You are viewing a plain text version of this content. The canonical link for it is here.
Posted to user@cassandra.apache.org by William Oberman <ob...@civicscience.com> on 2011/04/12 20:15:55 UTC

Ec2Snitch + NetworkTopologyStrategy if only in one region?

Hi,

I'm getting closer to commiting to cassandra, and now I'm in system/IT
issues and questions.  I'm in the amazon EC2 cloud.  I previously used this
forum to discover the best practice for disk layouts (large instance + the
two ephemeral disks in RAID0 for data + root volume for everything else).
Now I'm hoping to confirm bits and pieces of things I've read about for
snitch/replication strategies.  I was thinking of using
endpoint_snitch: org.apache.cassandra.locator.Ec2Snitch
placement_strategy='org.apache.cassandra.locator.NetworkTopologyStrategy'
(for people hitting this from the mailing list or google, I feel obligated
to note that the former setting is in cassandra.yaml, and the latter is an
option on a keyspace).

But, I'm only in one region.

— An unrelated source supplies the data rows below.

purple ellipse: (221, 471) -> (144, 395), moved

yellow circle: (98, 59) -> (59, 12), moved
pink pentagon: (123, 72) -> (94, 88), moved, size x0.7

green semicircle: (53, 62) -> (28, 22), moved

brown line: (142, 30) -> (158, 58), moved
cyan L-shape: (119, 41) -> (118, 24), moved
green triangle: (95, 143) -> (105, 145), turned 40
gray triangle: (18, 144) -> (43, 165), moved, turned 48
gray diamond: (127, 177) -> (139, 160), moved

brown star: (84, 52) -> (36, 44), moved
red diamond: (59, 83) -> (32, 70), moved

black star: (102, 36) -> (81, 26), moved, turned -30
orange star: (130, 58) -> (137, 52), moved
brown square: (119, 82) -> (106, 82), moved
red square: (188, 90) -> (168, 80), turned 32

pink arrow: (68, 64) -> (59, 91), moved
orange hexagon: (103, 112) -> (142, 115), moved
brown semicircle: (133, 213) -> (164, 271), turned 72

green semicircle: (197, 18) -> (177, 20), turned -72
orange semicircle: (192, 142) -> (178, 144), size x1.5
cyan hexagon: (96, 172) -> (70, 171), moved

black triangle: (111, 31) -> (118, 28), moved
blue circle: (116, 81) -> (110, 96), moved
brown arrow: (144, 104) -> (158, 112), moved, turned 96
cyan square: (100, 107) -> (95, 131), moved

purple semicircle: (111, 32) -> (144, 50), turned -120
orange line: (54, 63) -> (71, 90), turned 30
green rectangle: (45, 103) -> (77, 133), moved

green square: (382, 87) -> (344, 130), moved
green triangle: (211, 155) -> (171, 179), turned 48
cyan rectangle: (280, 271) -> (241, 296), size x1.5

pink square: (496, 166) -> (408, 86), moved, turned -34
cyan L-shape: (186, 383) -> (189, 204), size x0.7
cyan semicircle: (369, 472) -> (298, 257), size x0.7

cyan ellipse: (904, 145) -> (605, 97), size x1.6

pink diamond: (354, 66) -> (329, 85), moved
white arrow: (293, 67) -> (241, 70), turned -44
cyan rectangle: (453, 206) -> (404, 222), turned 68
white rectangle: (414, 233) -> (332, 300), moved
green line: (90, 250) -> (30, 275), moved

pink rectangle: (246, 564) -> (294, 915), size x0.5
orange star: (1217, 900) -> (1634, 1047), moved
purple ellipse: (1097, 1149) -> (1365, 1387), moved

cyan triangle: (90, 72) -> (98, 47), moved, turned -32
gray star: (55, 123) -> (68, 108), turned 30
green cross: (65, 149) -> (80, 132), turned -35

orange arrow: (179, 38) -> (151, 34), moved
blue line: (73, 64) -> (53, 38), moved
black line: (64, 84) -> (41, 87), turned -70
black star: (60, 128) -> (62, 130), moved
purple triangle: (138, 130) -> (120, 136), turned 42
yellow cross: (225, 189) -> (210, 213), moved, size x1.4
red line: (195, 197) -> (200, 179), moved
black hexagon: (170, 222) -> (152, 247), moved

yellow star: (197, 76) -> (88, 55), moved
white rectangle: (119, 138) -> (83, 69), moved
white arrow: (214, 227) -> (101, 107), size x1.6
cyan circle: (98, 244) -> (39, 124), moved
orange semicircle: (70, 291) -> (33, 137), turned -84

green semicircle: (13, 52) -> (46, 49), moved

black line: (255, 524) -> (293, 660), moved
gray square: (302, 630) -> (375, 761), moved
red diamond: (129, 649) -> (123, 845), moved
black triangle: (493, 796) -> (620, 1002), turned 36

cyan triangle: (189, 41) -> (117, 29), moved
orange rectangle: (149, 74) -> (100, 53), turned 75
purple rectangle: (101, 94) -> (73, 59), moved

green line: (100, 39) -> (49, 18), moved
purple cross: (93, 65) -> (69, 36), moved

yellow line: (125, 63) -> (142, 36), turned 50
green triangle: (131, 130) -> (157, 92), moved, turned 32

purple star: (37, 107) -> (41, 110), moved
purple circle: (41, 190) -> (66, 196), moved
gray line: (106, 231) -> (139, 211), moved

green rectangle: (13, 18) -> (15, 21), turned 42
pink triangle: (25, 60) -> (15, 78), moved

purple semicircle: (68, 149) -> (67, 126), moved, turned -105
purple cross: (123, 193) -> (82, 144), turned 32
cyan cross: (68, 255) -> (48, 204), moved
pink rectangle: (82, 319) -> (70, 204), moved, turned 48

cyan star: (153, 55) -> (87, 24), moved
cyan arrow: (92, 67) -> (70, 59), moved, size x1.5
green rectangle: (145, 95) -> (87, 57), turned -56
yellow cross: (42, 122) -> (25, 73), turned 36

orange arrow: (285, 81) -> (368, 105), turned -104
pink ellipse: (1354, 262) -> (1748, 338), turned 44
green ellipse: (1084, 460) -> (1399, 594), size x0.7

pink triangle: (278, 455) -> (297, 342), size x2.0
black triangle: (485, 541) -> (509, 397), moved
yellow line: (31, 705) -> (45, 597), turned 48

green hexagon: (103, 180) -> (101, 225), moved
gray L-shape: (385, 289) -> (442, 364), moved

Is using the amazon snitch/networktopology
overkill given everything I have is in one DC (I believe region==DC and
availability_zone==rack).  I'm using multiple availability zones for some
level of redundancy, I'm just not yet to the point I'm using multiple
regions.  If someday I move to using multiple regions, would that change the
answer?

Thanks!

-- 
Will Oberman
Civic Science, Inc.
3030 Penn Avenue., First Floor
Pittsburgh, PA 15201
(M) 412-480-7835
(E) oberman@civicscience.com

Re: Ec2Snitch + NetworkTopologyStrategy if only in one region?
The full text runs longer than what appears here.